Mayo stumbled during his first few stints in the big leagues, but he said he’s more comfortable now because of his communication with the coaching staff and not having to worry about being in the lineup.
“They’re constantly telling me, ‘You suck today, you’re gonna be playing tomorrow, you suck that day, you’re gonna play the next day,' ” Mayo said.
“They’re not putting any pressure on me whatsoever,” he added. “And they know what kind of player I am and what kind of player I can be in this league.”
On deck
After a day off Thursday, the Orioles will begin a three-game series Friday against one of the few teams in the AL with a worse record than them. The Athletics come to town to face Baltimore starting pitchers Tomoyuki Sugano, Brandon Young and Cade Povich.
Around the horn
— Tyler O’Neill, who injured his wrist in Tuesday’s loss, will get more imaging Thursday before the team makes a decision whether he needs to be placed on the injured list, Mansolino said. If O’Neill does go on the IL, it would be his third placement this season and 17th in his eight-year MLB career.

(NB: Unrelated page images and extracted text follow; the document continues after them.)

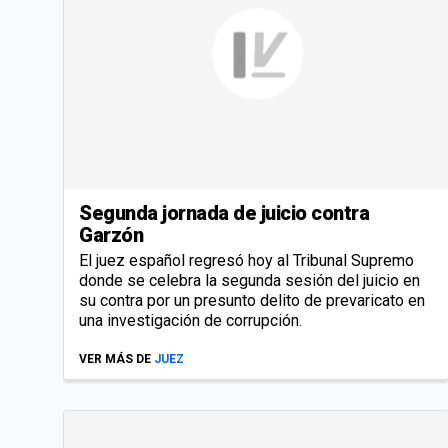
Segunda jornada de juicio contra
Garzón
El juez español regresó hoy al Tribunal Supremo
donde se celebra la segunda sesión del juicio en
su contra por un presunto delito de prevaricato en
una investigación de corrupción.
VER MÁS DE
JUEZ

— Vimael Machín flew from Norfolk, Va., to Philadelphia on Wednesday morning to join the Orioles’ medical taxi squad as a potential replacement for O’Neill. Machín, a spring training standout, was hitting .294 with an .835 OPS in Triple-A this season. He last appeared in the major leagues with the Phillies in 2023.
— Shortstop Jorge Mateo (hamstring) and Gary Sánchez (knee) could both be back in September. Mateo has been running and is expected to return before Sánchez. Mateo has been out since early June, while Sánchez last played in early July.